Ce système a été abandonné en France dans les années 90, quand les producteurs ont préféré payer une amende pour utiliser des bouteilles jetables.  Actuellement, cinq producteurs de boissons de l'agglomération nantaise sont partenaires du projet pour remettre en place cette pratique de circuits courts dans notre région. Pour réduire encore les coûts, la prochaine idée est d’utiliser des bouteilles standardisées entre les commerçants pour faciliter le lavage. « La standardisation c'est quelque chose auquel on réfléchit avec les producteurs. Si effectivement ça répond à une demande et que c'est possible pour ces producteurs, ce serait beaucoup plus intéressant. On pourrait simplifier et rendre moins cher la logistique. Cette bouteille standard c'est l'assurance d'une bouteille adaptée. », explique Célie Couché, fondatrice de Bout à Bout.

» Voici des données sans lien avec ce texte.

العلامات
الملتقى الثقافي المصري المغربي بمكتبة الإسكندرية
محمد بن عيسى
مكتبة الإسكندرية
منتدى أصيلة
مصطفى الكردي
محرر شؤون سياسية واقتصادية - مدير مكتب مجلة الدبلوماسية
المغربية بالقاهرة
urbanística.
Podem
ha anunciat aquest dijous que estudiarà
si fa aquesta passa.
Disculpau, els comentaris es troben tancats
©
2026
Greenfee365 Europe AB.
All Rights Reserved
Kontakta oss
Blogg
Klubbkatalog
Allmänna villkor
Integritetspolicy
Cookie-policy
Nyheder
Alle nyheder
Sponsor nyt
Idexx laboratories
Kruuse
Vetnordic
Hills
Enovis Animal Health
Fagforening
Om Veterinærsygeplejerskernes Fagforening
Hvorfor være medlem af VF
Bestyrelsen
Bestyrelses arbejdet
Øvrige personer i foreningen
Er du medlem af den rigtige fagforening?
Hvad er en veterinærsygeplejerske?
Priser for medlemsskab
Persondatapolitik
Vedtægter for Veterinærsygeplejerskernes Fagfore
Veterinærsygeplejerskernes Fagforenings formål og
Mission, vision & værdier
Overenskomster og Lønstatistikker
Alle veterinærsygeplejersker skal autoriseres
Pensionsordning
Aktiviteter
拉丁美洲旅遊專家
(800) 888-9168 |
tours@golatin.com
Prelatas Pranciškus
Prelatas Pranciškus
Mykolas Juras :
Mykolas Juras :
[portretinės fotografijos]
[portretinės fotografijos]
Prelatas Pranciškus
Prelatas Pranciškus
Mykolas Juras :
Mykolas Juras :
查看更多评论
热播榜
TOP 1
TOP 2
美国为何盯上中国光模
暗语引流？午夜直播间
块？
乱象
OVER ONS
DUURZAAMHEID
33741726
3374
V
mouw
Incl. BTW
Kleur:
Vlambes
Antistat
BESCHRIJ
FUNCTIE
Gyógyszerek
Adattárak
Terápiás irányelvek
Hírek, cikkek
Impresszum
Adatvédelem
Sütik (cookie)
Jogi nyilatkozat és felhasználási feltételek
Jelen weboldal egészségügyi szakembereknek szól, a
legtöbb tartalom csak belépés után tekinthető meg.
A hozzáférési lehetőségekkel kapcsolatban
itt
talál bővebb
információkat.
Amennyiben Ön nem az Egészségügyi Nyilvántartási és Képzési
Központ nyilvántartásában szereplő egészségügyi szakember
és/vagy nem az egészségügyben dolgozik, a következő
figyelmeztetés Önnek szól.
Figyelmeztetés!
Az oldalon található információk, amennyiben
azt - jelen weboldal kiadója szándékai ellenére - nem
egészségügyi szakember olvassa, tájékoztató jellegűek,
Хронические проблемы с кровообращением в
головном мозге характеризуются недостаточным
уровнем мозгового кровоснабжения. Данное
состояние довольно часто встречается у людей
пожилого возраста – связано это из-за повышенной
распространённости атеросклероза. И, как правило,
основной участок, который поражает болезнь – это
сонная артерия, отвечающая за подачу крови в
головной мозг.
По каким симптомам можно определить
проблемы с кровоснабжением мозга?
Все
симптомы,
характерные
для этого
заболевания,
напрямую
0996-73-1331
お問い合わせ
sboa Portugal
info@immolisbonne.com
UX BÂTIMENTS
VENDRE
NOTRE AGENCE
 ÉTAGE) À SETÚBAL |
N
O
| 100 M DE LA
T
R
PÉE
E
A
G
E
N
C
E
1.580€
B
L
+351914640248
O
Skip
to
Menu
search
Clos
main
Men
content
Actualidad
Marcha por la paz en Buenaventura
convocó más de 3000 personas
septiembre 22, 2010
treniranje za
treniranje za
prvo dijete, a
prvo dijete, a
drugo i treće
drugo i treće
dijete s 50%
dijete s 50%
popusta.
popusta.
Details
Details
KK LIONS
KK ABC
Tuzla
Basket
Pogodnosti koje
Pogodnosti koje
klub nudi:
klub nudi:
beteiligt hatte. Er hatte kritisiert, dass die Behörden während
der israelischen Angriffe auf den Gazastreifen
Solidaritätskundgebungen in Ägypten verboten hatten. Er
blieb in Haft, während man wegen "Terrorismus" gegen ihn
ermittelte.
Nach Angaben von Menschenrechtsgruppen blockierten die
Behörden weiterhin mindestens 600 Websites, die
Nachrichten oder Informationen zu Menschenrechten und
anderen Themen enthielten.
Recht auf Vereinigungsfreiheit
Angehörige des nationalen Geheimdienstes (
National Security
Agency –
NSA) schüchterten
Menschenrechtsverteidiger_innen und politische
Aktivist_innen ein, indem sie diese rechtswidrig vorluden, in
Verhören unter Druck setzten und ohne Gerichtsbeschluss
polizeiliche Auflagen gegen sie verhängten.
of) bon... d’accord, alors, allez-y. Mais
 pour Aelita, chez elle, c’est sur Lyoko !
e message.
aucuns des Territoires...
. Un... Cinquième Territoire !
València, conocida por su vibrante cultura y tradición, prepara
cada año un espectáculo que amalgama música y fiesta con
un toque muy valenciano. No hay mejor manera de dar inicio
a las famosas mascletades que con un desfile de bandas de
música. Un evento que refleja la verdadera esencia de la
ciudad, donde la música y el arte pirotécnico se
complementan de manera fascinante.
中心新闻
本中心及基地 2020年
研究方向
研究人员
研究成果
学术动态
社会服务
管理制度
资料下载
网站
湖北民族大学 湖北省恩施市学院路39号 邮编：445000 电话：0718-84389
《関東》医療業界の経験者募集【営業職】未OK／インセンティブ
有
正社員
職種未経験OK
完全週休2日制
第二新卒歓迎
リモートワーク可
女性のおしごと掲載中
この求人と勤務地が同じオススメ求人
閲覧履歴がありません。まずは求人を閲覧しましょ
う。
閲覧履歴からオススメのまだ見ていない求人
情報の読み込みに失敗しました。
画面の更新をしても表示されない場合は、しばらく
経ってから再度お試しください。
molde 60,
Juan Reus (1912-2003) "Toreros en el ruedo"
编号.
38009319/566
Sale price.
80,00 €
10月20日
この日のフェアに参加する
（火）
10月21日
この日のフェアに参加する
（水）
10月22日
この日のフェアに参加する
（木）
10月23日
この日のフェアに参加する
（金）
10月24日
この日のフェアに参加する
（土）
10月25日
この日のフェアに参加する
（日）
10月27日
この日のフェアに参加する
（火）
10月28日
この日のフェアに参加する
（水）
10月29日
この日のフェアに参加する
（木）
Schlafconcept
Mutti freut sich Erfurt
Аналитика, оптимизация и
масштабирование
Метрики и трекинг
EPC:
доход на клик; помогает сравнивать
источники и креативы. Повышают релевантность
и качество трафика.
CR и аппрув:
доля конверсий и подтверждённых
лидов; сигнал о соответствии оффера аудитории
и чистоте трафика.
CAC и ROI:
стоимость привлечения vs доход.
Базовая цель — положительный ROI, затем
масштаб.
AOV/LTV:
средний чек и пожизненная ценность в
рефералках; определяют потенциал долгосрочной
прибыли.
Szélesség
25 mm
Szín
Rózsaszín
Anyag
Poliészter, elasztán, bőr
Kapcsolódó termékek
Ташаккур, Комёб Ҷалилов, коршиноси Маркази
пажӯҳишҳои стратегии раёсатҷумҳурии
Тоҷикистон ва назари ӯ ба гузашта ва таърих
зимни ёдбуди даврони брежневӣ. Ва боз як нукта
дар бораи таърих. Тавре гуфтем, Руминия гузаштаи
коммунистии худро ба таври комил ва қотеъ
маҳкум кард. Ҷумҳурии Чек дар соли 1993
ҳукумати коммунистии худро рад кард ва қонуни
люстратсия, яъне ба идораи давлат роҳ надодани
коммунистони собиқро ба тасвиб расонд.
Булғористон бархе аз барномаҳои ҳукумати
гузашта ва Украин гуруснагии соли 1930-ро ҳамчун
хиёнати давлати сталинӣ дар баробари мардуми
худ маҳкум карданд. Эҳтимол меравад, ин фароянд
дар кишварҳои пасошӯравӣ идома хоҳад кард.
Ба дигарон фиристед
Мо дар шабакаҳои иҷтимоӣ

Des bouteilles standardisées.mp3, par Inconnu

Parmi les partenaires, il y a par exemple Philippe Moreau, il est brasseur bio à Rezé avec sa brasserie Philmore. Pour lui, la consigne ce n'est pas nouveau, il lave lui même ses contenants depuis le début de sa production il y a moins d'un an. Mais les volumes deviennent trop grands pour le faire tout seul. Bout à bout tombait à point nommé, même si pour l'instant, avec peu de producteurs dans le circuit, la rentabilité est faible selon lui. « La difficulté liée à la collecte ou au lavage en faisant appel à une société c'est le modèle économique. Pour le moment il est quasiment moins onéreux de racheter des bouteilles neuves qui nous sont livrées sur le lieu de production. Mais ce qui va pouvoir diminuer les coûts c'est que le nombre de producteurs qui s'engage dans cette démarche se multiplie pour collecter des volumes plus importants et optimiser les coûts. Plus Bout à Bout collectera de grandes quantités, plus les frais de transports seront répartis et individuellement plus supportables. », précise Philippe Moreau.

Multiplier les partenaires.mp3, par Inconnu

Bout à Bout, encore en phase d’expérimentation, peut compter sur un laveur de bouteille professionnel basé en Loire-Atlantique. Dans le Maine-et-Loire, ils mutualiseront une laveuse mobile avec un syndicat de traitement des déchets.